Stored records.

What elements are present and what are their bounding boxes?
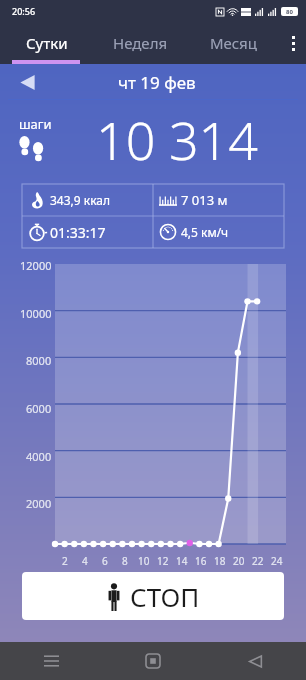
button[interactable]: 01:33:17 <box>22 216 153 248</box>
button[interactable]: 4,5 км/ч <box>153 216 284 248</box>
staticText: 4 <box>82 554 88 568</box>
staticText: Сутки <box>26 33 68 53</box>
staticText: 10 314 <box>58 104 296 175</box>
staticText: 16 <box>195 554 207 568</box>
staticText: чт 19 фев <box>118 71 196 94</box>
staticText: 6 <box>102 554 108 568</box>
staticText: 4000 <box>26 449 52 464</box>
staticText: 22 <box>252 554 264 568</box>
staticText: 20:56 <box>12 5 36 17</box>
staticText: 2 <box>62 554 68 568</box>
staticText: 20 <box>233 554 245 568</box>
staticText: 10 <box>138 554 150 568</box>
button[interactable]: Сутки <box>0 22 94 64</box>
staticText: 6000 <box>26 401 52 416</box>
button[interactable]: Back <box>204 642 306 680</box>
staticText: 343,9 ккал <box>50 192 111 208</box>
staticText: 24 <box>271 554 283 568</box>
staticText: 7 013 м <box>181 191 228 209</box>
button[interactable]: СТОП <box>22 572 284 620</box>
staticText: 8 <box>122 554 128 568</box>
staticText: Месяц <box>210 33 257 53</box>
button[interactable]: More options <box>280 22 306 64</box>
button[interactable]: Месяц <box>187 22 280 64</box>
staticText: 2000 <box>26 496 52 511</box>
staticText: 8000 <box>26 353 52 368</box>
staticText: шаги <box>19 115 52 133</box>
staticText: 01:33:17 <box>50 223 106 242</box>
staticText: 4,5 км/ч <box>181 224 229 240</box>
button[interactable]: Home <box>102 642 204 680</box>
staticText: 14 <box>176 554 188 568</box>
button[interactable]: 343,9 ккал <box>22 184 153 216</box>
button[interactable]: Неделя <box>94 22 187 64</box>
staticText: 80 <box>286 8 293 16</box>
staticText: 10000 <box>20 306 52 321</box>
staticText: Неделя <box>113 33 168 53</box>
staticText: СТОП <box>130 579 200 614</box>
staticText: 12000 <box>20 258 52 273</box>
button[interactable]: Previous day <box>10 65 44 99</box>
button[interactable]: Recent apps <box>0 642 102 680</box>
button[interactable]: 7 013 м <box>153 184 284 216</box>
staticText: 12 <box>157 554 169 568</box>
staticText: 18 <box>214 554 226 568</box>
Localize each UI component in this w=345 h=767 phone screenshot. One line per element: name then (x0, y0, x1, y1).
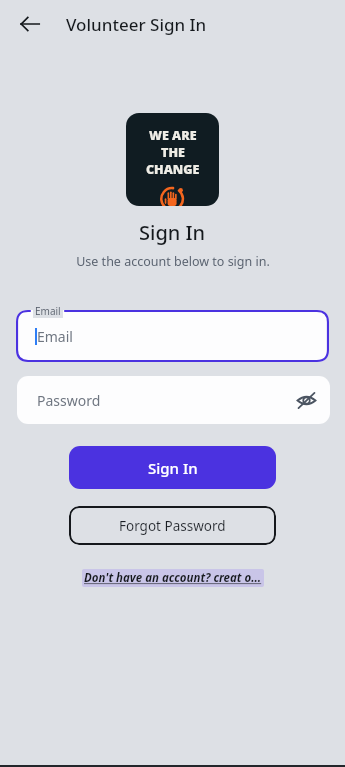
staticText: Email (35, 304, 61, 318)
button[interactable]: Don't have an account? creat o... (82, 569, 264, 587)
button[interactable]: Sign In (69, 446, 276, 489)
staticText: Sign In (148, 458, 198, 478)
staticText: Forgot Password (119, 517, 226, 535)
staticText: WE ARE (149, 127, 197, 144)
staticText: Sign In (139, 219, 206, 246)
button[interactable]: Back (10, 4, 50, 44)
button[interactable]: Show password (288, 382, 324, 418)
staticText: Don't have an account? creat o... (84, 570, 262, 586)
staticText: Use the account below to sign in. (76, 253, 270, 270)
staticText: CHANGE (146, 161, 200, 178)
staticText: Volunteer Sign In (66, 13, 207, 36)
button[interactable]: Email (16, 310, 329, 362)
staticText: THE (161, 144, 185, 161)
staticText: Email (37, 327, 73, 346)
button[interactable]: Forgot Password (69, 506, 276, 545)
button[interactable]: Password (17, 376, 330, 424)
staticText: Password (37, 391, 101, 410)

Task to complete.
Pictures are to be dropped; every line of the records is to be returned unchanged.

Task answer.
What elements are present and what are their bounding boxes?
button[interactable]: 01:33:17 <box>22 216 153 248</box>
button[interactable]: 4,5 км/ч <box>153 216 284 248</box>
staticText: 4 <box>82 554 88 568</box>
staticText: Сутки <box>26 33 68 53</box>
staticText: 10 314 <box>58 104 296 175</box>
staticText: 16 <box>195 554 207 568</box>
staticText: чт 19 фев <box>118 71 196 94</box>
staticText: 6 <box>102 554 108 568</box>
staticText: 4000 <box>26 449 52 464</box>
staticText: 22 <box>252 554 264 568</box>
staticText: 20:56 <box>12 5 36 17</box>
staticText: 2 <box>62 554 68 568</box>
staticText: 20 <box>233 554 245 568</box>
staticText: 10 <box>138 554 150 568</box>
button[interactable]: Сутки <box>0 22 94 64</box>
staticText: 6000 <box>26 401 52 416</box>
button[interactable]: Back <box>204 642 306 680</box>
staticText: 343,9 ккал <box>50 192 111 208</box>
staticText: 24 <box>271 554 283 568</box>
staticText: 7 013 м <box>181 191 228 209</box>
button[interactable]: СТОП <box>22 572 284 620</box>
staticText: 8 <box>122 554 128 568</box>
staticText: Месяц <box>210 33 257 53</box>
button[interactable]: More options <box>280 22 306 64</box>
button[interactable]: Месяц <box>187 22 280 64</box>
staticText: 2000 <box>26 496 52 511</box>
staticText: 8000 <box>26 353 52 368</box>
staticText: шаги <box>19 115 52 133</box>
staticText: 01:33:17 <box>50 223 106 242</box>
staticText: 4,5 км/ч <box>181 224 229 240</box>
button[interactable]: Home <box>102 642 204 680</box>
staticText: 14 <box>176 554 188 568</box>
button[interactable]: 343,9 ккал <box>22 184 153 216</box>
button[interactable]: Неделя <box>94 22 187 64</box>
staticText: 80 <box>286 8 293 16</box>
staticText: 10000 <box>20 306 52 321</box>
staticText: Неделя <box>113 33 168 53</box>
staticText: СТОП <box>130 579 200 614</box>
staticText: 12000 <box>20 258 52 273</box>
button[interactable]: Previous day <box>10 65 44 99</box>
button[interactable]: Recent apps <box>0 642 102 680</box>
button[interactable]: 7 013 м <box>153 184 284 216</box>
staticText: 12 <box>157 554 169 568</box>
staticText: 18 <box>214 554 226 568</box>
Localize each UI component in this w=345 h=767 phone screenshot. One line per element: name then (x0, y0, x1, y1).
staticText: Email (35, 304, 61, 318)
button[interactable]: Don't have an account? creat o... (82, 569, 264, 587)
button[interactable]: Sign In (69, 446, 276, 489)
staticText: Sign In (148, 458, 198, 478)
staticText: Forgot Password (119, 517, 226, 535)
staticText: WE ARE (149, 127, 197, 144)
staticText: Sign In (139, 219, 206, 246)
button[interactable]: Back (10, 4, 50, 44)
button[interactable]: Show password (288, 382, 324, 418)
staticText: Don't have an account? creat o... (84, 570, 262, 586)
staticText: Use the account below to sign in. (76, 253, 270, 270)
staticText: CHANGE (146, 161, 200, 178)
staticText: Volunteer Sign In (66, 13, 207, 36)
button[interactable]: Email (16, 310, 329, 362)
staticText: THE (161, 144, 185, 161)
staticText: Email (37, 327, 73, 346)
button[interactable]: Forgot Password (69, 506, 276, 545)
button[interactable]: Password (17, 376, 330, 424)
staticText: Password (37, 391, 101, 410)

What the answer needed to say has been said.